Critical takeaways
- It’s normal to want to move on once a crisis recedes but this is when CEOs and Boards need to learn the lessons from the crisis to improve their resilience.
- Skills gaps should be closed and technical mastery sought but businesses should also be reevaluating their risks to make sure they are properly prepared.
- Technical mastery and greater risk readiness will allow you to transform your organization and to become more crisis resilient
Imagine yourself as a CEO or a board member of an organization that’s recently gone through a reputation-impacting crisis. It could have been a data breach or sexual harassment accusations. Possibly charges of fraud or something related to product tampering. Whatever it was, the crucible of crisis is behind you. The question now is, what do you do next?

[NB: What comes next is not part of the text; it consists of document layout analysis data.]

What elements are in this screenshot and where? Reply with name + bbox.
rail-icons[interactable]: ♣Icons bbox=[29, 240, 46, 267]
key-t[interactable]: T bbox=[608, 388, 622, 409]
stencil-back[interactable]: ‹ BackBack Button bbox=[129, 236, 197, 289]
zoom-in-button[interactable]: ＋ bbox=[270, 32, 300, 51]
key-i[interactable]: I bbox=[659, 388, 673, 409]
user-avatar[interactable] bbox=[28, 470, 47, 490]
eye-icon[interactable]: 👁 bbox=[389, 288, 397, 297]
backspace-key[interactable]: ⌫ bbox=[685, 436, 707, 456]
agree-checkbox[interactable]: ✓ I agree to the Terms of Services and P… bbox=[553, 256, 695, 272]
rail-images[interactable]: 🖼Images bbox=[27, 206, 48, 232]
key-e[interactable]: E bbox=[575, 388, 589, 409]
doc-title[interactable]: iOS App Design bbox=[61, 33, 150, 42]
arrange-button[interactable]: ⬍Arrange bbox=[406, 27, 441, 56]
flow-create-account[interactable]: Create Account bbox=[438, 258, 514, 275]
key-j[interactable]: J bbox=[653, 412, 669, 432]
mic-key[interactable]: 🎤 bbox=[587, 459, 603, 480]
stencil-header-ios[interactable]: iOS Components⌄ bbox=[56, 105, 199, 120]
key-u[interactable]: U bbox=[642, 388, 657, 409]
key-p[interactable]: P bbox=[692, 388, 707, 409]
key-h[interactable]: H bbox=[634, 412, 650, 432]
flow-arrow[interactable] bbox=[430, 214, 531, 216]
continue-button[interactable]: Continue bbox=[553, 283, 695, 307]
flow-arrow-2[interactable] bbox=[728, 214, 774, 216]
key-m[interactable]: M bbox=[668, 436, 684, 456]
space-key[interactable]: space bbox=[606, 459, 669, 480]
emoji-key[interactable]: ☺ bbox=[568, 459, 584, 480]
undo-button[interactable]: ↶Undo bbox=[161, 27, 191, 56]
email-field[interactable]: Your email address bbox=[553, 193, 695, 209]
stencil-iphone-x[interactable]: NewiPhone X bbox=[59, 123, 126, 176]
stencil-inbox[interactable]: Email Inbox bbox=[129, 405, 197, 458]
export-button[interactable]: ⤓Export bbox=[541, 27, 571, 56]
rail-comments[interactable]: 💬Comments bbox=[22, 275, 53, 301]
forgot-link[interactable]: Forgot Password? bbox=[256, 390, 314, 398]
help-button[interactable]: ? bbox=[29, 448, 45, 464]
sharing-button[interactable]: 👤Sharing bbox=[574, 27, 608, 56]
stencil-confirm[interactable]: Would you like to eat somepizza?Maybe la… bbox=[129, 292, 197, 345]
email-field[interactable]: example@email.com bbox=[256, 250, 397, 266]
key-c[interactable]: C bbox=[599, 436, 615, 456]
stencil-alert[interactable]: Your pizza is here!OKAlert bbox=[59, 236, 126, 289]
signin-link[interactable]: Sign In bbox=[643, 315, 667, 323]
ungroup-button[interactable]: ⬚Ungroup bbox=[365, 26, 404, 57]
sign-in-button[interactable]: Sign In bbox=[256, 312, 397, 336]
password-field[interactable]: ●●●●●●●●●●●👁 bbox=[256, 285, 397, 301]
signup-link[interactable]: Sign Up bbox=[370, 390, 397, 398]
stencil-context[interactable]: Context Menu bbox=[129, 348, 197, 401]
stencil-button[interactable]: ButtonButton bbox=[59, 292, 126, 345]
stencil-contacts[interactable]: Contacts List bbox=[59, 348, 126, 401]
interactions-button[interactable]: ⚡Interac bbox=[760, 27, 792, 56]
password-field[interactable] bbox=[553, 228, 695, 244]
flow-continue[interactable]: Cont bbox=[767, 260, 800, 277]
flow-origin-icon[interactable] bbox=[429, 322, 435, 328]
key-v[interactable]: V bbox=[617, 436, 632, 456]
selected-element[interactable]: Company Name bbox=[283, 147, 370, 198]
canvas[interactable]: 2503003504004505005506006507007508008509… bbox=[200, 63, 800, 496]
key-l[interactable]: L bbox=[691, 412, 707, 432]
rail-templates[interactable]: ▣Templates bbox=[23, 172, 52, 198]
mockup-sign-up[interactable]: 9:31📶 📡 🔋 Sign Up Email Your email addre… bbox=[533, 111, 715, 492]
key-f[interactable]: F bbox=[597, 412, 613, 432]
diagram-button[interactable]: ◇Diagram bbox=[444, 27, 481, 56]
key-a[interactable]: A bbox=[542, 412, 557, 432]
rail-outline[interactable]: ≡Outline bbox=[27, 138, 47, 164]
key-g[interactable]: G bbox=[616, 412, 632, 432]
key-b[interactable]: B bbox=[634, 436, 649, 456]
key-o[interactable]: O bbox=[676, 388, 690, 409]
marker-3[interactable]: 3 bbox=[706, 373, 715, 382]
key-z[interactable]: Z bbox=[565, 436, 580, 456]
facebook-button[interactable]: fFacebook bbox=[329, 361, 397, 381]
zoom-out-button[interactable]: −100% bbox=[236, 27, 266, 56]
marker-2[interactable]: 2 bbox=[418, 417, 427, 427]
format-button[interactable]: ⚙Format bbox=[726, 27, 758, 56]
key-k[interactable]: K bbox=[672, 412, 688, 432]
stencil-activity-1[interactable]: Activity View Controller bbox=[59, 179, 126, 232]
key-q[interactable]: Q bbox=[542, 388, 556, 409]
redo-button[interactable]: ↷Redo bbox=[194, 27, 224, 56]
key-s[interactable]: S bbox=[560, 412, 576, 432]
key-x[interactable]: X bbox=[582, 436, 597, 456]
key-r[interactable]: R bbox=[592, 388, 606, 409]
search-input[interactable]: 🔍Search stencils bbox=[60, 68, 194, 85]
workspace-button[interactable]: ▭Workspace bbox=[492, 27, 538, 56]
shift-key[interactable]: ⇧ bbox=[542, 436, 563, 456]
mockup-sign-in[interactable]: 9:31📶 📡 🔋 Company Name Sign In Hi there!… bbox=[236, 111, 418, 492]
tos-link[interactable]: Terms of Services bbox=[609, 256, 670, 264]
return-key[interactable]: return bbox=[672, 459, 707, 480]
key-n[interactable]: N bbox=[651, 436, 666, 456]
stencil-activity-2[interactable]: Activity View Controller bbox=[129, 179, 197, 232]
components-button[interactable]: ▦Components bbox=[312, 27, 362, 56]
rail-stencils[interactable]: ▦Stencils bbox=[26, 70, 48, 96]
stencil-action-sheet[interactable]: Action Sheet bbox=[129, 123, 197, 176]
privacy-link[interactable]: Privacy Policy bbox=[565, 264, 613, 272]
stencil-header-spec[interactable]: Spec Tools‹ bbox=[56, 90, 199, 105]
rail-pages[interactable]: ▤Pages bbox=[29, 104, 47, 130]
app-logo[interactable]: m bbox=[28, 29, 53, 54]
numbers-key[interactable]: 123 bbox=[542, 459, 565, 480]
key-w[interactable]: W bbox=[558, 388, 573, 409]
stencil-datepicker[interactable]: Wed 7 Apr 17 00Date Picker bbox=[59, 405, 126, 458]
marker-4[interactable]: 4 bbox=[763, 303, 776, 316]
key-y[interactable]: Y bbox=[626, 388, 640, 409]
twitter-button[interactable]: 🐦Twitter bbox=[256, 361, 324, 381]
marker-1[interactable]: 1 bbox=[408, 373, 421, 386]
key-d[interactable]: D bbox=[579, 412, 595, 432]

I’m not the first to ask this question and a few years back, Deloitte released a fascinating survey of board members and CEOs called ‘A Crisis Of Confidence’. It’s an excellent conversation with board members and CEOs reflecting on what they learned after a crisis had died down. One of the most notable findings was that there was no single point that stood out, although there were some common themes:
- A wish that they had done more crisis exercising
- A desire for a better understanding of the risks they faced
- Many of them noted gaps in applicable skill sets and an overall lack of crisis readiness
- Several felt that early warning systems would have helped
- Many believed that they could have been more effective communicating internally and with partners, allies, and stakeholders.
For more information, I encourage you to check out the report.
However, as a CEO or board member, you don’t need to wait for Deloitte’s call to reflect on what just happened. The ability to perform this kind of self-assessment and introspection close to the event is key to developing an infinite mindset and treating crises as edgeless. Plus, you increase your chances of avoiding a repetition of the same mistakes in the future. You’ve survived the crucible of crisis and should be proud of that, but there’s still work to be done.
First, you need to convene the organization’s decision-makers and start to reflect on what went well and what didn’t. Identify members of your team that are better suited for this type of work than others. Examine how you interacted with the Board and vice versa. Where were there skill gaps, and where were processes robust and effective? What did your internal communications look like? What about external messaging? Did you manage to achieve speed?
Next, you need to look at your successes and ask yourself how much was due to excellent strategies and superior communications and how much was dumb luck and good fortune? Remember, the 20/20 hindsight you have allows you to be honest and to learn the real lessons from the crisis.
Now you face a choice between two courses of action. Luckily, these aren’t mutually exclusive.
Technical mastery
The first option is to focus on closing gaps and improving the organization’s crisis readiness. You want to see your chain of command enhanced and strengthened. You want to understand how your mission and values align with that chain of command to make you faster. You want to hone the skill sets of your communications team to ensure they can craft smart, clear messages under pressure. And you want to make that your operational subject matter experts (SMEs) are genuinely aligned with your communications operation.
All of those create workflows. All of those create tasks and responsibilities of improved crisis readiness. All this helps you achieve technical mastery, building on the experience you just survived.
Achieving awareness
The second thing that this hindsight provides is an opportunity to begin a parallel journey of greater risk awareness. You need to catalog and look at your risks – both those that caused the crisis and your risks in general – and determine if you are genuinely aware of your risk environment. Use something like our strategic, preventable, and external risks framework to properly understand your risks and the implications they could have on your organization.
Then you can start the work of mitigating these risks and strengthening your resilience.
Identify those that, from a public standpoint, pose the greatest risk and single out those where you can actually change their direction. Some external forces – such as force majeure, weather, and some criminal events – are things where you have very little ability to make a change. However, other strategic risks are areas where you have a great deal of influence.
But in order to be successful, you need to tackle head-on the risks that have the potential to crush your company’s reputation. You need to look deep within your organization and understand the dangers that lie there. Ask your executives and SMEs about emerging risks: those things that lie beyond what you currently manage but know are approaching. What do the new technological frontiers, such as automation and AI, mean? What kinds of legislation relating to data privacy might be coming? Where does political instability threaten your supply chain or customer base?
Then you need to identify your gaps and begin to mitigate those risks. Generate buy-in and align operations with communications so you can start to tell these stories, build stakeholder relations, and develop your resilience.
In short, begin to transform.
Be a phoenix, not a V2.0
Developing technical mastery is essential and I believe that this is a fundamental requirement in the aftermath of a crisis. Gaps must be closed and risks better understood to avoid a repeat performance. But without significant change, the emerging organization is essentially just a V2.0 of what existed before the crisis.
Instead, I believe that organizations need to begin a journey of transformation to become a genuinely reputation-resilient organization.
This starts with boards and CEOs driving real change in technical crisis readiness and forcing much greater risk awareness. Addressing the more challenging risks is significantly more challenging and a much more arduous path, particularly when this comes on the heels of a crisis. But this is where real transformation takes place. So use that 20/20 hindsight to improve both aspects of your organization and transform your organization into something bigger, better, and more resilient.
Emerge as a phoenix, not just a V2.0.